This study aims to learn about neuroscience investigators' views on data sharing and the main barriers to it, how commonly neuroscience data have features described as sensitive, and whether investigators' views vary based on whether they collect sensitive data. We hope that these data will inform more evidence-based data sharing policies.
Methods
Survey Design
The survey was designed based on a literature review. The survey was revised after a review by an expert panel of 20 National Institute of Neurological Disorders and Stroke (NINDS) and National Institute of Mental Health (NIMH) extramural staff members, including those involved in the Brain Research Through Advancing Innovative Neurotechnologies (BRAIN) Initiative, and a review at an Empirical Research Laboratory meeting of the NIH Department of Bioethics. The survey was pilot tested among a convenience sample of 14 neuroscientists not eligible for the survey.32
The survey contains questions about (1) features of neurotechnologies and collected data that may increase their sensitivity, (2) potential strategies to protect data, (3) potential secondary uses of data, (4) the value of data sharing, (5) barriers to data sharing, (6) trade-offs between privacy and data sharing, and (7) the need for additional guidance (eAppendix 1, links.lww.com/WNL/C238).
Data Collection
Principal investigators (PIs) listed as point of contact on active NIH grants involving human subject research (as defined by the US Code of Federal Regulations 45CFR46) that were funded through the NIH BRAIN Initiative, NINDS, or NIMH were eligible to participate.

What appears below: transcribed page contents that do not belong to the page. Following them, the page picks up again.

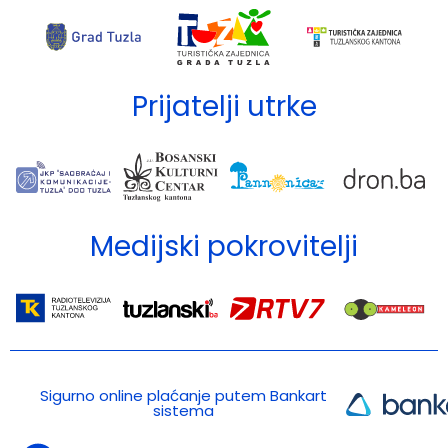
Prijatelji utrke
Medijski pokrovitelji
Sigurno online plaćanje putem Bankart
sistema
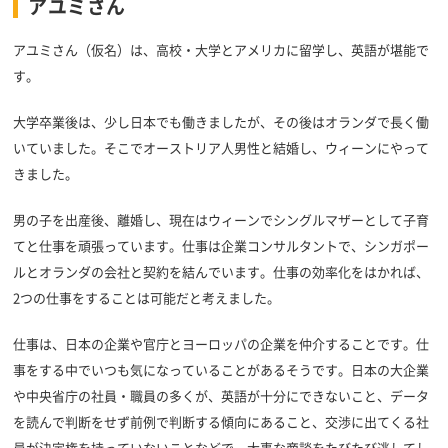
アユミさん
アユミさん（仮名）は、高校・大学とアメリカに留学し、英語が堪能で
す。
大学卒業後は、少し日本でも働きましたが、その後はオランダで長く働
いていました。
そこでオーストリア人男性と結婚し、ウィーンにやって
きました。
男の子を出産後、離婚し、現在はウィーンでシングルマザーとして子育
てと仕事を頑張っています。仕事は企業コンサルタントで、シンガポー
ルとオランダの会社と契約を結んでいます。仕事の効率化をはかれば、
2つの仕事をすることは可能だと考えました。
仕事は、日本の企業や官庁とヨーロッパの企業を仲介することです。仕
事をする中でいつも気になっていることがあるそうです。日本の大企業
や中央省庁の社員・職員の多くが、英語が十分にできないこと、データ
を読んで判断をせず前例で判断する傾向にあること、交渉に出てくる社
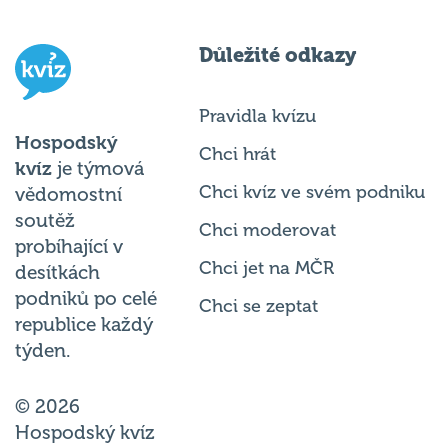
Důležité odkazy
Pravidla kvízu
Hospodský
Chci hrát
kvíz
je týmová
Chci kvíz ve svém podniku
vědomostní
soutěž
Chci moderovat
probíhající v
Chci jet na MČR
desítkách
podniků po celé
Chci se zeptat
republice každý
týden.
© 2026
Hospodský kvíz
s.r.o. je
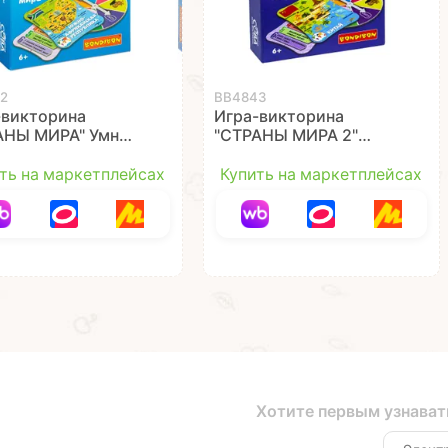
2
ВВ4843
-викторина
Игра-викторина
АНЫ МИРА" Умная
"СТРАНЫ МИРА 2"
 Bondibon
Умная сова Bondibon
ть на маркетплейсах
Купить на маркетплейсах
Хотите первым узнават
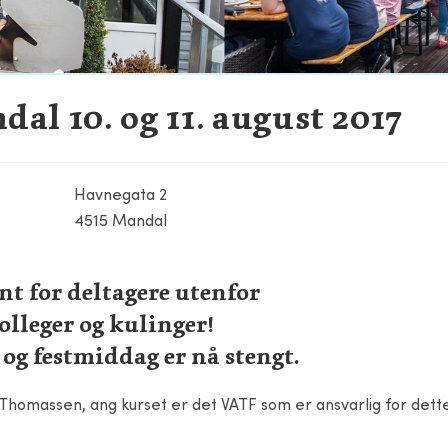
al 10. og 11. august 2017
Havnegata 2
4515 Mandal
ent for deltagere utenfor
olleger og kulinger!
 og festmiddag er nå stengt.
n Thomassen, ang kurset er det VATF som er ansvarlig for dett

Only publicly available information was used to identify eligible participants. First, a full list of active grants funded by the NIH BRAIN Initiative,33 NINDS, and NIMH34 (n = 10,633) was created. To reduce the number of abstracts to review, a shortlist was created of NINDS and NIMH grants that were likely to entail human subject research. This shortlist was created by looking up the PubMed publication history of the PIs of the active grants. If 80% or more of a PIs' publications involved human subjects (PubMed classification), their grant was shortlisted (n = 3,077 PIs). Content analysis of the publicly available abstracts of the shortlisted NINDS and NIMH grants was performed to identify human subject grants. As many concerns about data sharing involve cutting-edge neurotechnology, all eligible BRAIN Initiative grants were invited to participate. A random selection of eligible NINDS and NIMH grants was identified, based on the required sample size of n = 293 respondents (based on a precision of 0.05, sample proportion of 0.30, and estimated population size of n = 3,083) and an anticipated response rate of ∼30%. If multiple human subject grants had the same contact PI, only one of these grants was eligible (selected at random). For multisite grants, only 1 contact PI was eligible (randomly selected). Each participant thus represents a unique grant and a unique PI. In total, 1,190 PIs were invited.

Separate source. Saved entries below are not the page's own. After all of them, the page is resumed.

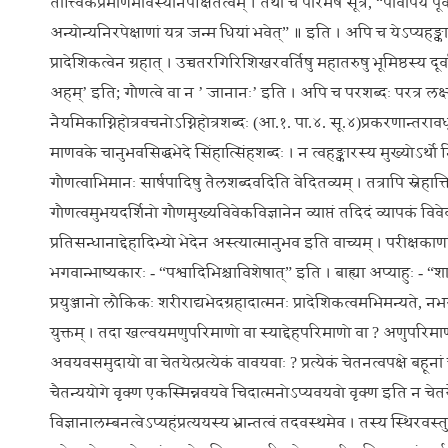
तात्त्विकप्रमाणभावस्यानपेक्षितत्वम् । तथा च पारमर्षं सूत्रं,
“पौर्वापर्ये 
अन्योन्यनिरपेक्षाणां यत्र जन्म धियां भवेत्” ॥ इति । अपि च येऽप्यहङ्
प्रादेशिकत्वेन ग्रहात् । उच्चतरगिरिशिखरवर्तिषु महातरुषु भूमिष्ठस्य दूर्
अहम्’ इति; गौणत्वे वा न ’ जानानः’ इति । अपि च परशब्दः परत्र लक्ष्यमा
नैयमिकाग्निहोत्रवचनोऽग्निहोत्रशब्दः (आ.१. पा.४. सू.४)प्रकरणान्तर
माणवके चानुभवसिद्धभेदे सिंहात्सिंहशब्दः । न त्वहङ्कारस्य मुख्योऽर्थ
गौणत्वाभिमानः सार्षपादिषु तैलशब्दवदिति वेदितव्यम् । तत्रापि स्नेहात्त
गौणत्वमुभयदर्शिनो गौणमुख्यविवेकविज्ञानेन व्याप्तं तदिदं व्यापकं 
प्रतिसन्धानाद्देहादिभ्यो भेदेन अस्त्यात्मानुभव इति वाच्यम् । परीक्
भगवान्भाष्यकारः - “पश्वादिभिश्चाविशेषात्” इति । बाह्या अप्याहुः - “श
प्रयुञ्जानो लौकिकः शरीराद्यभेदग्रहादात्मनः प्रादेशिकत्वमभिमन्यते, न
युक्तम् । तदा खल्वयमणुपरिमाणो वा स्याद्देहपरिमाणो वा ? अणुपरिमाणत्व
अवयवसमुदायो वा चेतयेत्प्रत्येकं वावयवाः ? प्रत्येकं चेतनत्वपक्षे बहूनां
चैतन्ययोगे वृक्ण एकस्मिन्नवयवे चिदात्मनोऽप्यवयवो वृक्ण इति न चेत
विज्ञानालम्बनत्वेऽप्यहंप्रत्ययस्य भ्रान्तत्वं तदवस्थमेव । तस्य स्थिरवस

Eligible individuals were invited by email to participate in the online survey in April or May 2021. Participants received up to 2 reminders.
Statistical Analysis
Data were analyzed with the Statistical Package for the Social Sciences 28 (IBM Corp., Armonk, NY), SAS, and statxact version 10. Surveys with items missing were included as part of the survey data. The existence of missing data is indicated in the summary statistics.

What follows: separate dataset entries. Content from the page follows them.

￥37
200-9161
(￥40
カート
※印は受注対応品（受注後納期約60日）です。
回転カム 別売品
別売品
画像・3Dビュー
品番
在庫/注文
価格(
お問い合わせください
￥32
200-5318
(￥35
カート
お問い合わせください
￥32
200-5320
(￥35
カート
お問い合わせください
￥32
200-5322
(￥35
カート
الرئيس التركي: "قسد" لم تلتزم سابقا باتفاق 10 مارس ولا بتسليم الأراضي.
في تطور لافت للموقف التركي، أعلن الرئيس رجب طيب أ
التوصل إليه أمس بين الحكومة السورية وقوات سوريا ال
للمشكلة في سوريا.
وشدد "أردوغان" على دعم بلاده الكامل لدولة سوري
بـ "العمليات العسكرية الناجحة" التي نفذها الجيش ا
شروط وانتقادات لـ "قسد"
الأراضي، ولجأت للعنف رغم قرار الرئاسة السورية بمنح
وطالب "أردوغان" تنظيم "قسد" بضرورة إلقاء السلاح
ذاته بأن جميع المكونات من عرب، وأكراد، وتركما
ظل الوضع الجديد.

Because BRAIN Initiative-funded investigators were oversampled, we first analyzed, using chi-square tests, whether simply reporting on the summary statistics of the entire sample would skew the outcome data (survey section “access to and possible uses of the data” and beyond). Most outcome variables were not different for BRAIN-funded investigators than for other investigators; only 2 were significantly associated (p ≤ 0.001, threshold adjusted for multiple testing). We therefore report on summary statistics for the entire respondent group.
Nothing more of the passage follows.